__PROBLEM STATEMENT__
Please copy every line from the following entries in which the word "cone" appears.

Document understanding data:
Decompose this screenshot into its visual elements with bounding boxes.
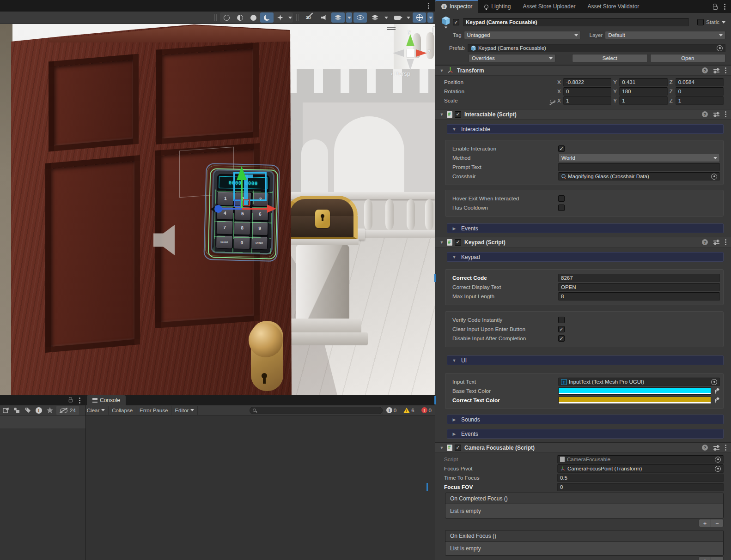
foldout-arrow-icon[interactable]: ▼: [439, 68, 445, 73]
component-menu-icon[interactable]: [725, 70, 726, 71]
tab-inspector[interactable]: i Inspector: [435, 0, 478, 13]
gameobject-cube-icon[interactable]: [441, 16, 451, 26]
scene-viewport[interactable]: 0000 0000 1 2 3 4 5 6 7 8 9 CLEAR 0 ENTE…: [0, 24, 435, 395]
event-add-button[interactable]: +: [699, 519, 711, 527]
tab-console[interactable]: Console: [87, 395, 126, 405]
focus-pivot-object-field[interactable]: CameraFocusPoint (Transform): [557, 464, 724, 473]
interactable-foldout[interactable]: ▼ Interactable: [447, 124, 724, 134]
correct-display-text-field[interactable]: OPEN: [558, 283, 720, 291]
position-z-field[interactable]: 0.0584: [676, 78, 724, 86]
scale-x-field[interactable]: 1: [563, 96, 611, 105]
audio-mute-toggle[interactable]: [317, 12, 330, 23]
scale-z-field[interactable]: 1: [676, 96, 724, 105]
overlay-menu-icon[interactable]: [387, 27, 396, 30]
component-enabled-checkbox[interactable]: [455, 445, 461, 451]
gizmo-x-cone[interactable]: [416, 49, 427, 57]
filter-by-type-icon[interactable]: [11, 406, 22, 415]
doorknob[interactable]: [249, 323, 283, 357]
error-count-toggle[interactable]: ! 0: [418, 406, 435, 415]
tab-asset-store-uploader[interactable]: Asset Store Uploader: [517, 0, 581, 13]
gizmos-toggle[interactable]: [413, 12, 426, 23]
treasure-chest[interactable]: [286, 196, 358, 239]
constrain-proportions-icon[interactable]: [549, 98, 555, 104]
object-picker-icon[interactable]: [715, 457, 721, 463]
rotation-z-field[interactable]: 0: [676, 87, 724, 96]
disable-input-checkbox[interactable]: [558, 335, 565, 342]
active-checkbox[interactable]: [453, 19, 459, 25]
verify-code-checkbox[interactable]: [558, 317, 565, 323]
prompt-text-field[interactable]: [558, 163, 720, 171]
keypad-foldout[interactable]: ▼ Keypad: [447, 252, 724, 262]
help-icon[interactable]: ?: [702, 111, 708, 117]
max-input-length-field[interactable]: 8: [558, 292, 720, 301]
panel-menu-kebab-icon[interactable]: [79, 400, 80, 401]
move-gizmo-x-arrow[interactable]: [267, 205, 276, 213]
icon-picker-caret[interactable]: [445, 27, 447, 29]
inspector-lock-icon[interactable]: [713, 6, 718, 10]
help-icon[interactable]: ?: [702, 239, 708, 245]
toolbar-drag-handle[interactable]: [296, 14, 298, 21]
tag-dropdown[interactable]: Untagged: [464, 31, 581, 39]
eyedropper-icon[interactable]: [713, 397, 720, 404]
console-collapse-toggle[interactable]: Collapse: [109, 406, 136, 415]
layers-dropdown[interactable]: [383, 12, 389, 23]
component-enabled-checkbox[interactable]: [455, 111, 461, 118]
foldout-arrow-icon[interactable]: ▼: [439, 446, 445, 450]
base-text-color-swatch[interactable]: [558, 387, 711, 395]
shading-shaded-button[interactable]: [247, 12, 260, 23]
scale-y-field[interactable]: 1: [619, 96, 667, 105]
move-gizmo-z-handle[interactable]: [214, 205, 222, 213]
gizmo-lock-icon[interactable]: [433, 28, 433, 34]
has-cooldown-checkbox[interactable]: [558, 205, 565, 211]
interactable-header[interactable]: ▼ Interactable (Script) ?: [435, 109, 731, 120]
visual-effects-toggle[interactable]: [331, 12, 345, 23]
correct-code-field[interactable]: 8267: [558, 274, 720, 282]
shading-wireframe-button[interactable]: [220, 12, 233, 23]
rotation-y-field[interactable]: 180: [619, 87, 667, 96]
prefab-open-button[interactable]: Open: [650, 54, 726, 62]
inspector-menu-kebab-icon[interactable]: [724, 6, 725, 7]
gameobject-name-field[interactable]: Keypad (Camera Focusable): [463, 18, 689, 26]
projection-label[interactable]: ‹ Persp: [391, 70, 410, 77]
gizmo-y-cone[interactable]: [406, 34, 414, 46]
static-dropdown-caret[interactable]: [722, 21, 725, 24]
component-menu-icon[interactable]: [725, 114, 726, 115]
gizmos-dropdown[interactable]: [427, 12, 433, 23]
keypad-header[interactable]: ▼ Keypad (Script) ?: [435, 237, 731, 247]
foldout-arrow-icon[interactable]: ▼: [439, 240, 445, 245]
log-count-toggle[interactable]: ! 0: [383, 406, 400, 415]
shading-shaded-wire-button[interactable]: [233, 12, 247, 23]
correct-text-color-swatch[interactable]: [558, 397, 711, 404]
camera-focusable-header[interactable]: ▼ Camera Focusable (Script) ?: [435, 443, 731, 453]
visual-effects-dropdown[interactable]: [346, 12, 352, 23]
toolbar-drag-handle[interactable]: [214, 14, 217, 21]
gizmo-center-cube[interactable]: [407, 49, 414, 57]
panel-divider[interactable]: [85, 395, 86, 560]
rotation-x-field[interactable]: 0: [563, 87, 611, 96]
move-gizmo-z-axis[interactable]: [221, 208, 242, 210]
console-search-input[interactable]: [258, 408, 379, 413]
time-to-focus-field[interactable]: 0.5: [557, 474, 724, 482]
preset-icon[interactable]: [713, 68, 719, 73]
console-editor-dropdown[interactable]: Editor: [171, 406, 198, 415]
component-enabled-checkbox[interactable]: [455, 239, 461, 246]
gizmo-left-cone[interactable]: [393, 49, 404, 57]
2d-view-toggle[interactable]: 2D: [302, 12, 315, 23]
scene-menu-kebab-icon[interactable]: [428, 5, 429, 6]
console-search-field[interactable]: [250, 407, 382, 414]
sounds-foldout[interactable]: ▶ Sounds: [447, 415, 724, 424]
open-new-window-icon[interactable]: [0, 406, 11, 415]
focus-fov-field[interactable]: 0: [557, 483, 724, 491]
scene-visibility-toggle[interactable]: [353, 12, 367, 23]
method-dropdown[interactable]: World: [558, 154, 720, 162]
enable-interaction-checkbox[interactable]: [558, 145, 565, 152]
panel-lock-icon[interactable]: [69, 399, 73, 403]
object-picker-icon[interactable]: [715, 466, 721, 472]
gizmo-down-cone[interactable]: [407, 59, 414, 70]
camera-settings-button[interactable]: [390, 12, 404, 23]
overrides-dropdown[interactable]: Overrides: [469, 54, 555, 62]
position-y-field[interactable]: 0.431: [619, 78, 667, 86]
warning-count-toggle[interactable]: 6: [400, 406, 417, 415]
ui-foldout[interactable]: ▼ UI: [447, 355, 724, 365]
crosshair-object-field[interactable]: Magnifying Glass (Crosshair Data): [558, 172, 720, 181]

__WRITTEN SOLUTION__
gizmo-x-cone[interactable]: [416, 49, 427, 57]
gizmo-y-cone[interactable]: [406, 34, 414, 46]
gizmo-left-cone[interactable]: [393, 49, 404, 57]
gizmo-down-cone[interactable]: [407, 59, 414, 70]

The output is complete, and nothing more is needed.